織斑一夏は憂鬱に溜め息を漏らした。
最近、己の近況が目まぐるしく変化していく。思い返せばなかなか忙しい短い人生であったが、今ほど忙しい時期がこのほかにあったであろうか。
記憶彼方の幼年期時代は兎も角として、平坦であったが中学生の姉と支援金を頼りに二人きりで生活していた、人生ラインそのものが低かった幼少期。
中学に入り近所の商店街で頼み込んでアルバイトに精を出し、最低のライン上までを引き上げたがISの登場とそのIS競技の世界王者となった姉への妨害のためか拉致までされたなかなか類を見ない少年期。

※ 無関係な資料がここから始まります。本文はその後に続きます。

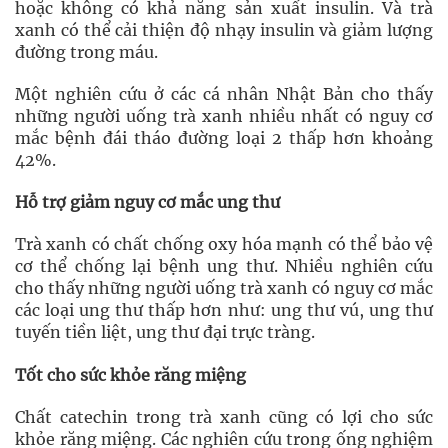
hoặc không có khả năng sản xuất insulin. Và trà
xanh có thể cải thiện độ nhạy insulin và giảm lượng
đường trong máu.
Một nghiên cứu ở các cá nhân Nhật Bản cho thấy
những người uống trà xanh nhiều nhất có nguy cơ
mắc bệnh đái tháo đường loại 2 thấp hơn khoảng
42%.
Hỗ trợ giảm nguy cơ mắc ung thư
Trà xanh có chất chống oxy hóa mạnh có thể bảo vệ
cơ thể chống lại bệnh ung thư. Nhiều nghiên cứu
cho thấy những người uống trà xanh có nguy cơ mắc
các loại ung thư thấp hơn như: ung thư vú, ung thư
tuyến tiền liệt, ung thư đại trực tràng.
Tốt cho sức khỏe răng miệng
Chất catechin trong trà xanh cũng có lợi cho sức
khỏe răng miệng. Các nghiên cứu trong ống nghiệm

その少年期も中盤にして、もっとも花を咲かせるといわれる青春の高校生となった。と、思えば女性しか動かせないと云うISを動かしてしまったと強制的に事実上の女子高に独り男子生徒として通わされる羽目になった十五歳の春。というか約二カ月前のこと。
我ながらなかなか波乱万丈な人生を送っている。満ち足りているかと聞かれれば、不満はあれど不足はない。むしろ、おなかいっぱい。御馳走様と言いたいがコースメニューには終わりが見えてこない。
はたして、どうしてこうなってしまったのか。そう自問自答するが答えは出ない。ので。己を振り返ってみる。

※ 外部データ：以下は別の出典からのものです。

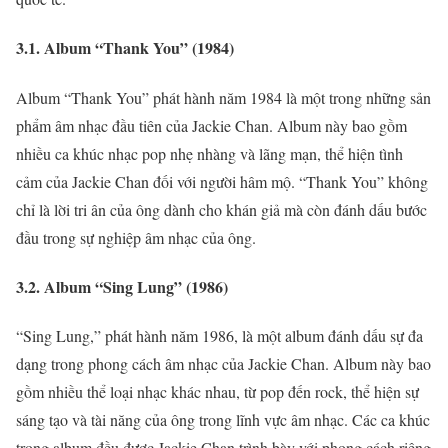
3.1. Album “Thank You” (1984)
Album “Thank You” phát hành năm 1984 là một trong những sản
phẩm âm nhạc đầu tiên của Jackie Chan. Album này bao gồm
nhiều ca khúc nhạc pop nhẹ nhàng và lãng mạn, thể hiện tình
cảm của Jackie Chan đối với người hâm mộ. “Thank You” không
chỉ là lời tri ân của ông dành cho khán giả mà còn đánh dấu bước
đầu trong sự nghiệp âm nhạc của ông.
3.2. Album “Sing Lung” (1986)
“Sing Lung,” phát hành năm 1986, là một album đánh dấu sự đa
dạng trong phong cách âm nhạc của Jackie Chan. Album này bao
gồm nhiều thể loại nhạc khác nhau, từ pop đến rock, thể hiện sự
sáng tạo và tài năng của ông trong lĩnh vực âm nhạc. Các ca khúc
trong album đều được Jackie Chan trình bày với phong cách riêng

織斑一夏は、自分ではわりと平凡な男だと思っている。以前、友人の弾にそれを言うと無言のグーが飛んできたが。
身長は平均より高いものの、身長順の整列で最後尾になったことはない。得意科目は理科と体育、社会も好きだ。逆に苦手は数学と物理系、それと国語も含まれるかもしれない。国語は漢字がそれなりできるが、いかせん、言い訳するとバイトが忙しく活字本を読まないものだから『作者の気持ちを答えなさい』に弱かった。弾にはなにやら矢鱈と納得されていたが、一夏にはどうしてかわからない。試験でも、優秀でも劣等でもなく平均を前後するような順位を取っていた。

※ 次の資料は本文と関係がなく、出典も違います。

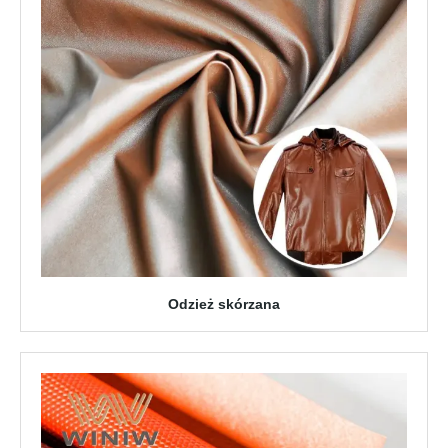
Odzież skórzana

喧嘩もよくやっていた。一夏から仕掛けることはなかったが、売られた喧嘩は残らず売値で買った。本人の素知らぬことであるのだが、織斑一夏は周囲からは正義感が強いと受け取られていた。それが気に食わない不良生徒だっているだろう。昔から最強の姉や強気の幼馴染にボコボコにされていた成果か、一夏は打たれ強く喧嘩では負け無しだった。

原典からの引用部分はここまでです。